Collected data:
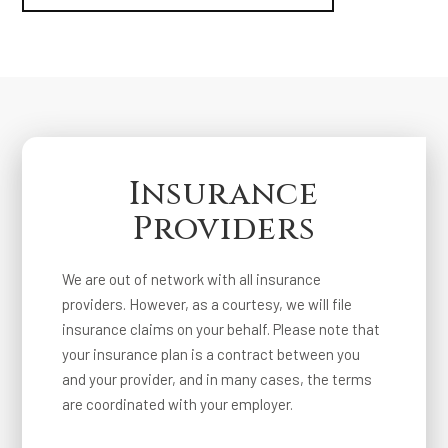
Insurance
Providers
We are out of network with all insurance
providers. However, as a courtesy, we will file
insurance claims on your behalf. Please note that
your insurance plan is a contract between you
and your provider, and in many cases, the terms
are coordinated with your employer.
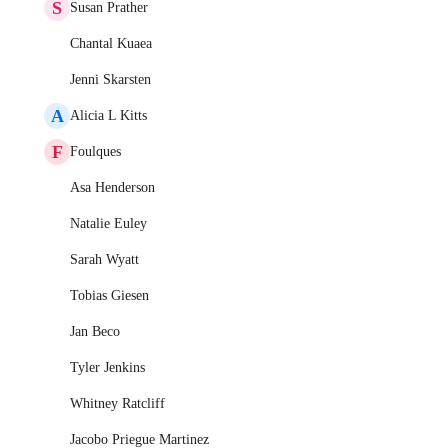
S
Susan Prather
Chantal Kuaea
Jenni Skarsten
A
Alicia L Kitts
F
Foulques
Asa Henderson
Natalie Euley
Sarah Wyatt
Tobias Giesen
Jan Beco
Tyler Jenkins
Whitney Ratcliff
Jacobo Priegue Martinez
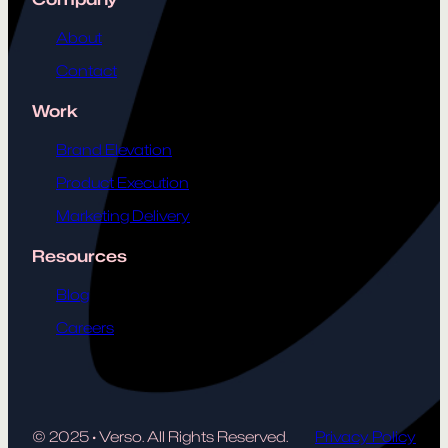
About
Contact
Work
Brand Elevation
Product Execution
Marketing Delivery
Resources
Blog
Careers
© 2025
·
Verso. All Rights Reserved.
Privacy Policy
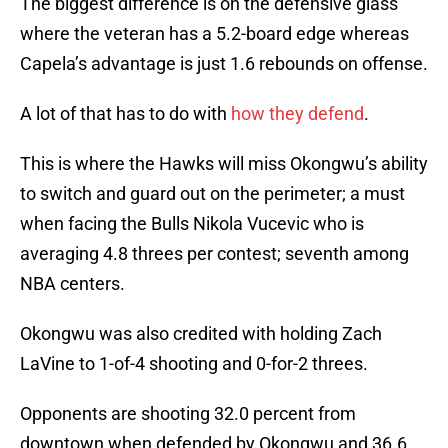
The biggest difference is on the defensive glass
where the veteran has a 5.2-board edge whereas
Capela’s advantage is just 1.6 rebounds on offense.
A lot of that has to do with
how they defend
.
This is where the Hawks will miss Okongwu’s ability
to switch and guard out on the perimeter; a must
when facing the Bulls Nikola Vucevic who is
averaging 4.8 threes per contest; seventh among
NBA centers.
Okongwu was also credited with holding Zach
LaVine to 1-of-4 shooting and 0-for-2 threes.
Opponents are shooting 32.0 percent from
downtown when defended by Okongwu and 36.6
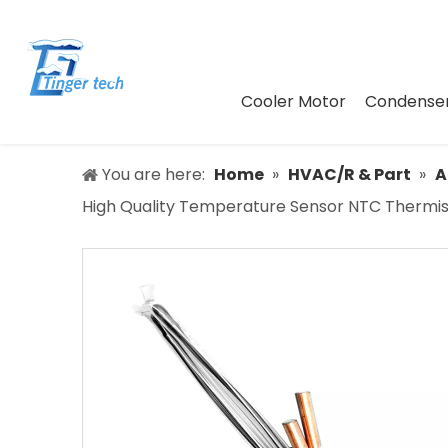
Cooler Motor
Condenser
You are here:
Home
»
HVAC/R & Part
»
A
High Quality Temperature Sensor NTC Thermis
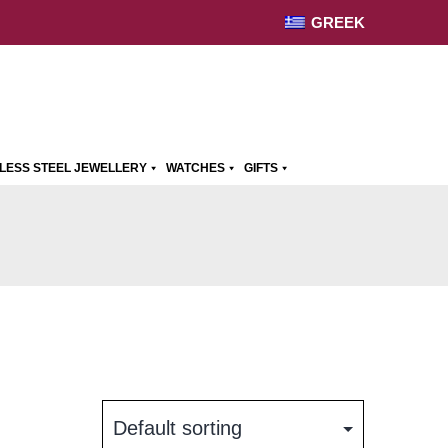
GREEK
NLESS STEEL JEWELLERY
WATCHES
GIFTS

--

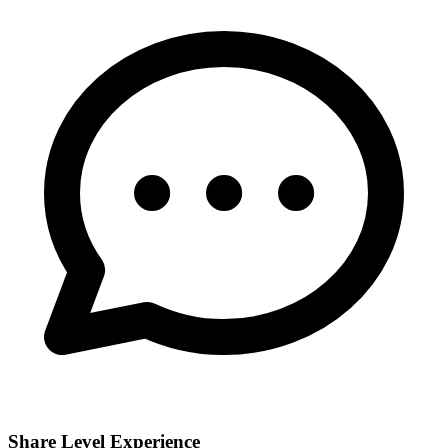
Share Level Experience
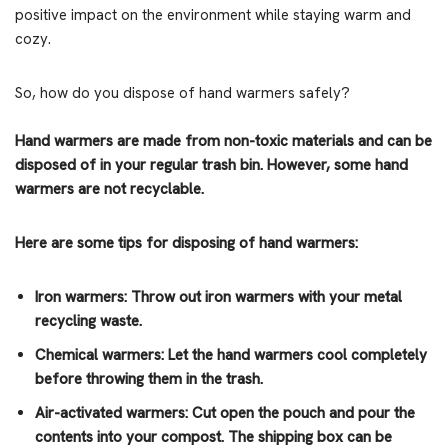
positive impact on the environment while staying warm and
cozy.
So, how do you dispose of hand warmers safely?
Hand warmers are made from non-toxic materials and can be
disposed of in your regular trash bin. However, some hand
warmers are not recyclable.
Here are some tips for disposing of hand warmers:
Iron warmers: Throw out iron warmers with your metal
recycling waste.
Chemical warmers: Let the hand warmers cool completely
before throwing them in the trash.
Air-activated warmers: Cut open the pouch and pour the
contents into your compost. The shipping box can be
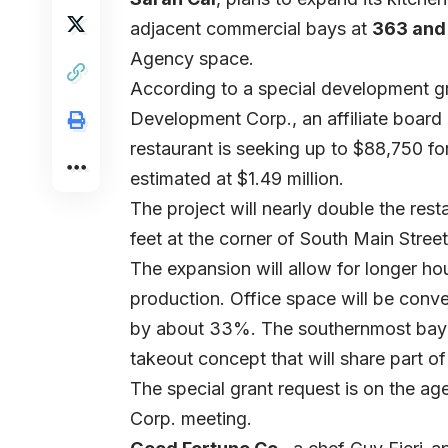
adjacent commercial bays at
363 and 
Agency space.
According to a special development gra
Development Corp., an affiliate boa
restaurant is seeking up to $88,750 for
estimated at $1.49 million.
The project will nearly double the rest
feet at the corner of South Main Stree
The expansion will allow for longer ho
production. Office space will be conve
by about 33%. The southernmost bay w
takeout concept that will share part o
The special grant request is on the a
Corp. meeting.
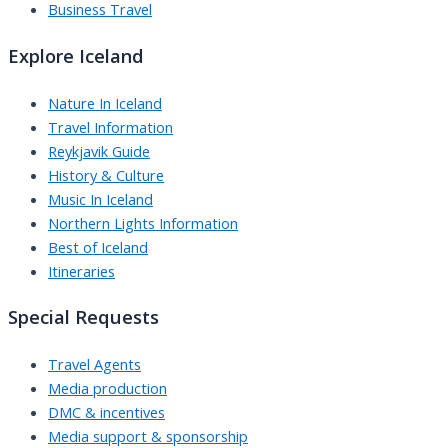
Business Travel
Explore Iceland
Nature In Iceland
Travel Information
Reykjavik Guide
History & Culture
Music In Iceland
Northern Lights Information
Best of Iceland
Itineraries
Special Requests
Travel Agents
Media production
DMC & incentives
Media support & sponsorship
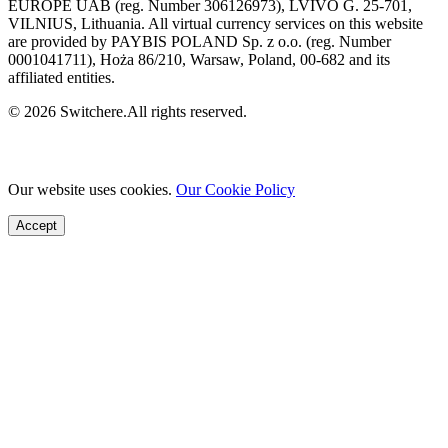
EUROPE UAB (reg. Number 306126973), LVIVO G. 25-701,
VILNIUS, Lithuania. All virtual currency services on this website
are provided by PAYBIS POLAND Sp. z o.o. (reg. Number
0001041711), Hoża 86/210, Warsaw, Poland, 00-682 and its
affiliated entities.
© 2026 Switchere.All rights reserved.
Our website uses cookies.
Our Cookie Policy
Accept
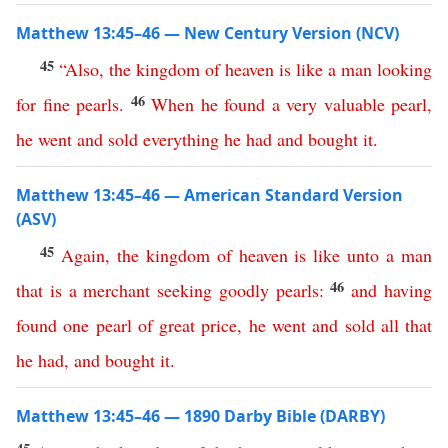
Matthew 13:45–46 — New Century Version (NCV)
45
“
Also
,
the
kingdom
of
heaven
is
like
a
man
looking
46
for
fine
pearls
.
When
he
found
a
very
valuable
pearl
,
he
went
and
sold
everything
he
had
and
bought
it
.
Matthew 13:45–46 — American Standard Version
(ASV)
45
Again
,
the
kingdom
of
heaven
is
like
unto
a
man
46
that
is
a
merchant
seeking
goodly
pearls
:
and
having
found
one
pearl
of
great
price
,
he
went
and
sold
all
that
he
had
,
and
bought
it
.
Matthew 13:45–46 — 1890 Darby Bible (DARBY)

--

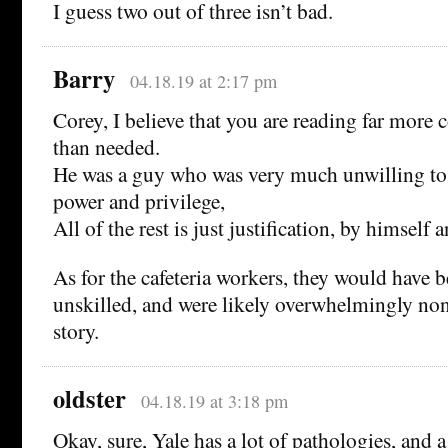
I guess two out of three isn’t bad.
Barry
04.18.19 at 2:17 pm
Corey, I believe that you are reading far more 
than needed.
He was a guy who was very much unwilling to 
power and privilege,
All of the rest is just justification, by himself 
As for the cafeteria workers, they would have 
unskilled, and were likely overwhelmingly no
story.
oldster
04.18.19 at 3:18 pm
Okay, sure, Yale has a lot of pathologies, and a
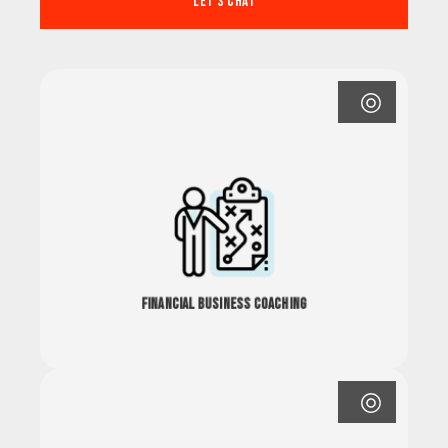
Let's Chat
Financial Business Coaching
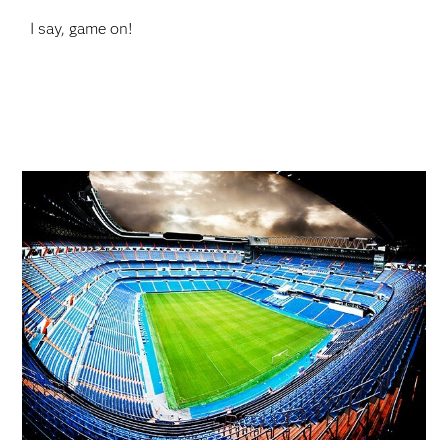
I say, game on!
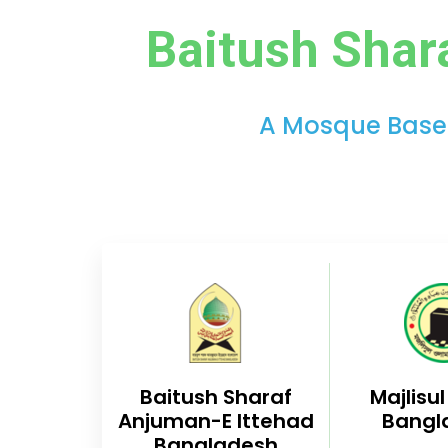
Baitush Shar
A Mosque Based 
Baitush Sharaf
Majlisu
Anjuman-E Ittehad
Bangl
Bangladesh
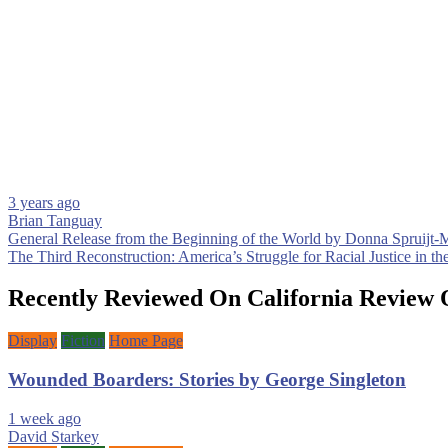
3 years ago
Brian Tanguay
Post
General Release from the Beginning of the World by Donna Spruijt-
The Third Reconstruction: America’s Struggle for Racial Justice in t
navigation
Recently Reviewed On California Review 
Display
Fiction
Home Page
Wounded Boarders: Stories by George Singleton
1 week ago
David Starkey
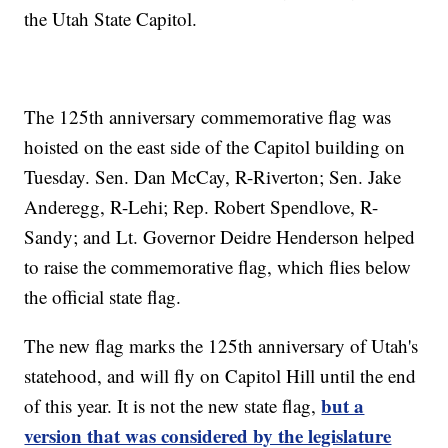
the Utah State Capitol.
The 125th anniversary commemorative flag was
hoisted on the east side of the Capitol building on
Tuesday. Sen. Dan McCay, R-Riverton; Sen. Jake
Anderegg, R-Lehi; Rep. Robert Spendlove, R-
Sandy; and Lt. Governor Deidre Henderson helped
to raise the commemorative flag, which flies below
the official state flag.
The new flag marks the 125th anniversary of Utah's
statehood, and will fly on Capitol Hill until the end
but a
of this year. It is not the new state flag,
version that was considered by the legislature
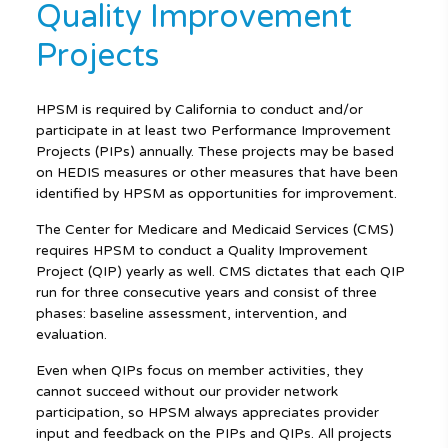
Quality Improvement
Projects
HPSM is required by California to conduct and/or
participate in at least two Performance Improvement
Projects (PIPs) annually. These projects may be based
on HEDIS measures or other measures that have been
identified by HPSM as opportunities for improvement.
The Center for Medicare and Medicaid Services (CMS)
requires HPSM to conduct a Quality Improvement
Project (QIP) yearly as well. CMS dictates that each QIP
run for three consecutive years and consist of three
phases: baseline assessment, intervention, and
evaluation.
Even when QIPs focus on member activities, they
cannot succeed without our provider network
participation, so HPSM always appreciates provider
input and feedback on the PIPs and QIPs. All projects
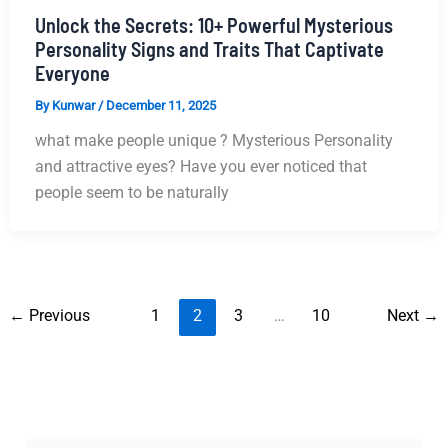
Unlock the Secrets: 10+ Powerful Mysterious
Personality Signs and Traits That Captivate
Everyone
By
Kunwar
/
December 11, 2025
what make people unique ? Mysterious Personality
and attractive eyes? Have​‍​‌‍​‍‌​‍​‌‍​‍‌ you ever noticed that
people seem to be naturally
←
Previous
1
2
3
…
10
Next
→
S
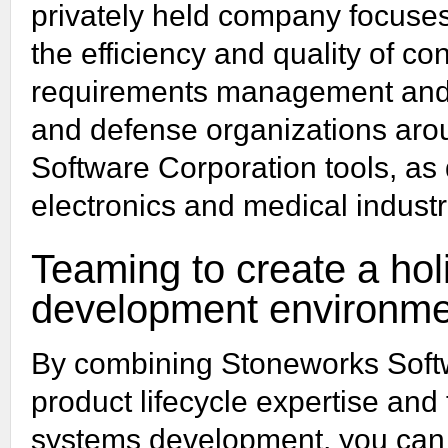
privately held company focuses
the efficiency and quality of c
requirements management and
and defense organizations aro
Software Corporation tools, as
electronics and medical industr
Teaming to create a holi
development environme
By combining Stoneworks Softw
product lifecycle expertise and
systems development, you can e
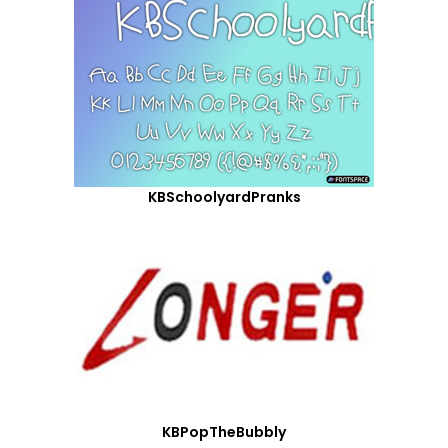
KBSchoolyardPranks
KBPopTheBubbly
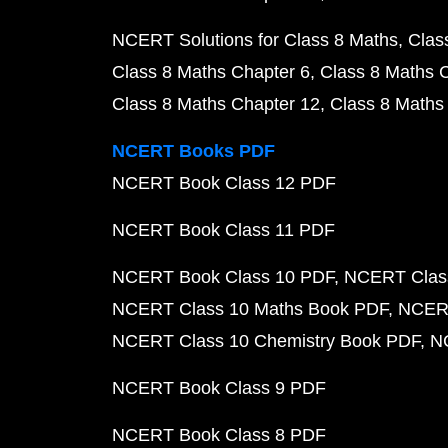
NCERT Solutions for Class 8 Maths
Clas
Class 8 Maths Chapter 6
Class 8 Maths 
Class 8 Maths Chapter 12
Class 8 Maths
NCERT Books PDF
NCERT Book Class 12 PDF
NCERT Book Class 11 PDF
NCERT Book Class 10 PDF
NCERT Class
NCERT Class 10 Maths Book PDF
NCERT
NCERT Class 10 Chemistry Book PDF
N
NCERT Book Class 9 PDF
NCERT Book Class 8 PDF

Your assignment> Print from the line containing "Okay, sure, Yale" through the line containing "The Center for" in the data above, exactly as the lines stand, and omit every picture.

Output for this exercise>
Okay, sure, Yale has a lot of pathologies, and a
Let's Chat
Financial Business Coaching
I say, game on!
Baitush Shar
A Mosque Based 
Baitush Sharaf
Majlisu
Anjuman-E Ittehad
Bangl
Bangladesh
3 years ago
Brian Tanguay
Post
General Release from the Beginning of the World by Donna Spruijt-
The Third Reconstruction: America’s Struggle for Racial Justice in t
navigation
Recently Reviewed On California Review 
Display
Fiction
Home Page
Wounded Boarders: Stories by George Singleton
1 week ago
David Starkey
the Utah State Capitol.
The 125th anniversary commemorative flag was
hoisted on the east side of the Capitol building on
Tuesday. Sen. Dan McCay, R-Riverton; Sen. Jake
Anderegg, R-Lehi; Rep. Robert Spendlove, R-
Sandy; and Lt. Governor Deidre Henderson helped
to raise the commemorative flag, which flies below
the official state flag.
The new flag marks the 125th anniversary of Utah's
statehood, and will fly on Capitol Hill until the end
but a
of this year. It is not the new state flag,
version that was considered by the legislature
Quality Improvement
Projects
HPSM is required by California to conduct and/or
participate in at least two Performance Improvement
Projects (PIPs) annually. These projects may be based
on HEDIS measures or other measures that have been
identified by HPSM as opportunities for improvement.
The Center for Medicare and Medicaid Services (CMS)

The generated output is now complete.